On partira d’emblée de l’idée, inspirée de la réflexion de Benjamin, que tout travail historique sur le temps implique un geste de fixation du présent dans la réalité sensible des choses mêmes.
Temps historique ? Le terme, pris ici dans son sens usuel, est sans doute impropre pour désigner ce phénomène à la fois de fixation et de dérobade, tant il est soumis à une loi de discontinuité, d’ajournements, de défiguration et de destruction, loi au travers de laquelle la question du temps messianique émergerait à la surface la plus inapparente de l’expérience, « des déchets pour ainsi dire », comme le souligne Benjamin dans une lettre adressée à Scholem.
Temps messianique ? Parce que ce dernier déborde de toutes parts les limites, ou la loi de fixation. La réflexion sur le temps historique viendrait donc échoir sur une temporalité qui ne se conçoit que comme dessaisissement dont l’énergie serait soit restaurative soit utopique, affectant ainsi au temps lui-même une dimension explicitement politique que l’on pourrait ramasser dans le binôme : droit et violence.
Ce numéro de Lignes interroge l’état d’exception que représente le temps messianique au moment précis où il semble faire son apparition dans le tissu même du temps historique. Fracture, intrusion, rupture, accélération, déchirure, impatience, invitation, enchantement, révolution…, il s’agit toujours d’une épreuve de déformalisation du temps lui-même suscitant un effet de diachronie, de décrochage, de détournement ou de renversement, là où le temps historique fait valoir sa souveraineté. La critique de la violence est donc au cœur de ce numéro comme au cœur de toute traversée conceptuelle dans une pensée du messianisme.
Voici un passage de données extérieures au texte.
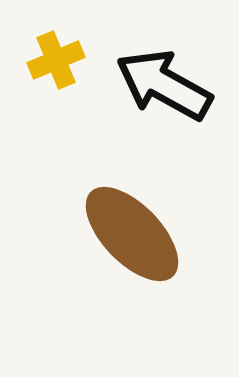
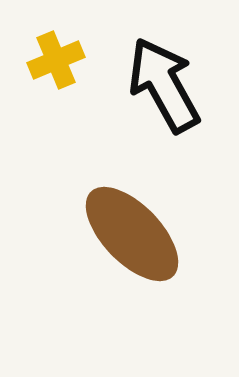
black arrow: rotated 32 degrees clockwise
D’où l’idée d’accueillir dans un même numéro des champs de réflexion de nature à constituer une sorte de cartographie non exhaustive de ce que Scholem appelait « passer à travers le mur de l’historicité ». Le temps historique, en se déplaçant ostensiblement jusqu’à « l’instant » (Rosenzweig) fulgurant qui menace le bien fondé de sa vérité, fait apparaître des couches stratifiées et sédimentées qui sont comme autant d’idiomes à interpréter que l’aveu de la vulnérabilité absolue d’une tension temporelle qui ne peut se dénouer qu’en se niant elle-même.
Numéro proposé et réalisé par Danielle Cohen-Levinas, avec des textes et entretiens de :
Gérard Bensussan ; Marc Crépon ; Pierre Bouretz ; Danielle Cohen-Levinas ; Serge Margel ; Marc De Launay ; Joseph Cohen ; Raphael Zagury Orly ; Franson Manjali ; Shmuel Trigano ; David Brezis ; Gérald Sfez ; Petar Bojanik ; Géraldine Roux ; Maria Joao Cantinho ; Dimitri Sandler ; Dominique Bourel ; Gisèle Berkman ; Marc Goldschmidt ; Stéphane Mosès ; Jean-Luc Nancy
Sommaire :
- Danielle Cohen-Levinas, Avant-propos
- Gérard Bensussan, L’impatience messianique. Entretien avec D. Cohen-Levinas
- Stéphane Mosès, Messianisme du temps présent
- Serge Margel, L’idéalité du temps et le messianisme de l’histoire.
- Le messie kantien d’Hermann Cohen
- Marc De Launay, Messianisme et philologie du langage
- Danielle Cohen-Levinas, Temps contre temps - le messianisme de l’autre
- Dimitri Sandler, Le Mythe et l’image du temps messianique
- Maria Joao Cantinho, Instant, événement et histoire : L’actualité du messianisme à partir de Walter Benjamin
- Petar Bojanik, La violence divine de Benjamin et le cas de Coré (Korah) La rébellion contre Moïse comme première scène du messianisme
- Marc Crépon, La promesse des langues
- Joseph Cohen & RaphaËl Zagury Orly, Messianisme et politique. Note sur le sionisme religieux
- Gérald Sfez, Leo Strauss et « l’énigme totale »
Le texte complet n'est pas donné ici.